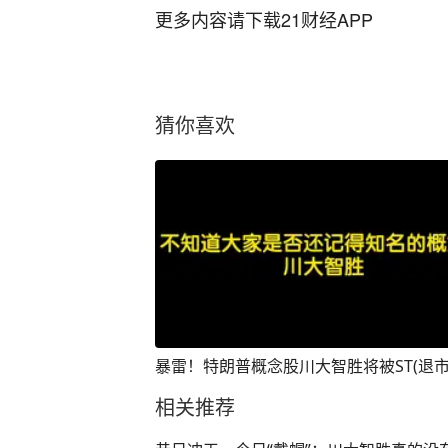
更多内容请下载21财经APP
猜你喜欢
暴雷！特朗普概念股川大智胜将被ST(退市
相关推荐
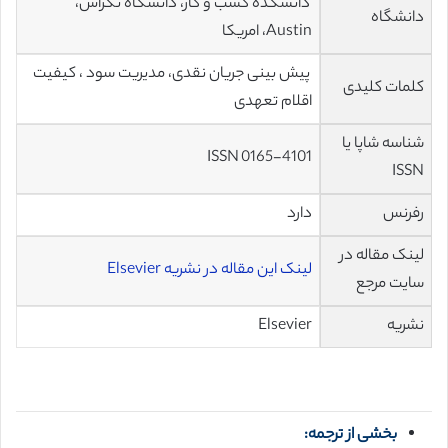
دانشکده کسب و کار، دانشگاه تگزاس،
دانشگاه
Austin، امریکا
پیش بینی جریان نقدی، مدیریت سود ، کیفیت
کلمات کلیدی
اقلام تعهدی
شناسه شاپا یا
ISSN 0165-4101
ISSN
رفرنس
دارد
لینک مقاله در
لینک این مقاله در نشریه Elsevier
سایت مرجع
نشریه
Elsevier
بخشی از ترجمه:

————

Exercise →
Looking at the data above, count each line that holds the word "مقاله" and report the count alone.

Solution for this exercise →
2